Saturday, May 31, 2025

Background Music

When cooking, washing dishes, or cleaning the toilet, I find that listening to music and singing along make the tasks not only tolerable but pleasurable. (Yes, I do pity anyone within earshot.) 

What about playing music when writing? A lot of research is available on this topic. If you start at "Should We Turn Off the Music? Music with Lyrics Interferes with Cognitive Tasks" a study appearing in the National Library of Medicine website, you will find the results, while mixed, point to lyrics posing distractions to thought processes. 

I would not say that I listen to music when I am writing. But the music is on. I call it background music. I hesitate to share the music I play for two reasons:

  • I do a disservice to the great musicians, whose talents are worthy of my complete attention. When I do listen to them play, I am moved emotionally and even spiritually.
  • The background music of choice depends on the phase of the writing process I am engaged in. Am I planning, drafting, or rewriting?

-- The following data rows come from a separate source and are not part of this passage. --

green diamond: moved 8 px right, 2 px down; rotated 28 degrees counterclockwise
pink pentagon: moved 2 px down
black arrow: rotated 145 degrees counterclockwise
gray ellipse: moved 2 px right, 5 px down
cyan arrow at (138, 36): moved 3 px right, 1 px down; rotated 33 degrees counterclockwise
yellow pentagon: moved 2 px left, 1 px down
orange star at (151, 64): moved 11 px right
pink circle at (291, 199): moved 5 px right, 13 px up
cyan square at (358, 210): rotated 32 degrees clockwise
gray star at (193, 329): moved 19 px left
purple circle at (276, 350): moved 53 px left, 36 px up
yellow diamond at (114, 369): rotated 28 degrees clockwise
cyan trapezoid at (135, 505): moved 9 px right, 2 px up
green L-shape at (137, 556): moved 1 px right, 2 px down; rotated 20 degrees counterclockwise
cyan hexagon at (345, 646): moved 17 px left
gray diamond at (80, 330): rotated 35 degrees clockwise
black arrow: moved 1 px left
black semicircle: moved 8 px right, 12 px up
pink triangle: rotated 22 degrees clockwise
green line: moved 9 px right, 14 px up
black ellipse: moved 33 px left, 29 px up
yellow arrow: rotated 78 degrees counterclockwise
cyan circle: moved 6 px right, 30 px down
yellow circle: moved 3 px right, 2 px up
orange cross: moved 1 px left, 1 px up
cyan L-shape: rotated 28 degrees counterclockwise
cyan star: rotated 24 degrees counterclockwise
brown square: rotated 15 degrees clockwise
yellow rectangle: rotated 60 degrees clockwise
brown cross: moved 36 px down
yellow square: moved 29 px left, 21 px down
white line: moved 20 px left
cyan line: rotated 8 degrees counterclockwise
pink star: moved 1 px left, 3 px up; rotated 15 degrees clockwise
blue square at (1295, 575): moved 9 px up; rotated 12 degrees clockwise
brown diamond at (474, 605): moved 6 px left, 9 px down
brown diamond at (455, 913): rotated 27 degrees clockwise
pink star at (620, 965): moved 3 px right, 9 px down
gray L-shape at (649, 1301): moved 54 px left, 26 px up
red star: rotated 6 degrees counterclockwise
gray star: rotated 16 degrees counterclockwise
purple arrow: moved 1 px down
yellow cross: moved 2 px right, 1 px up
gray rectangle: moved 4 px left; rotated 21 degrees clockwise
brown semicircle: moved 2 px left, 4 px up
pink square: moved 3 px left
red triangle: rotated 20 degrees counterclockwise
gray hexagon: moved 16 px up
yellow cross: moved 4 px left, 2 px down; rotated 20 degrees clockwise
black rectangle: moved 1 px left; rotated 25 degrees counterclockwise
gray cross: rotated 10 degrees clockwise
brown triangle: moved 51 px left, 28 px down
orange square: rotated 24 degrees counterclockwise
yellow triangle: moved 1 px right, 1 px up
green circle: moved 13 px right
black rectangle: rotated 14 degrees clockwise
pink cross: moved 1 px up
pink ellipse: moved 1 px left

Having made those disclaimers, I listen almost exclusively to jazz, and occasionally classical, but never to vocals, unless they're of the Philip Glass non-lexical sort. Indeed, Glass's music can be quite focusing. Bill Evans, one of my favorite pianists, is great to have in the background, and greater when paying close attention. Even unorthodox pianists like Thelonious Monk and Lennie Tristano make for helpful background music.

For me, the problem with listening to music with lyrics is capturing the right rhythm of my sentences. That's the very reason why having instrumental music in the background enables me to craft rhythm in a passage. 

Another disclaimer: I wrote this post in a public park, where the background music was a symphony singing birds and screaming children. So enjoyable.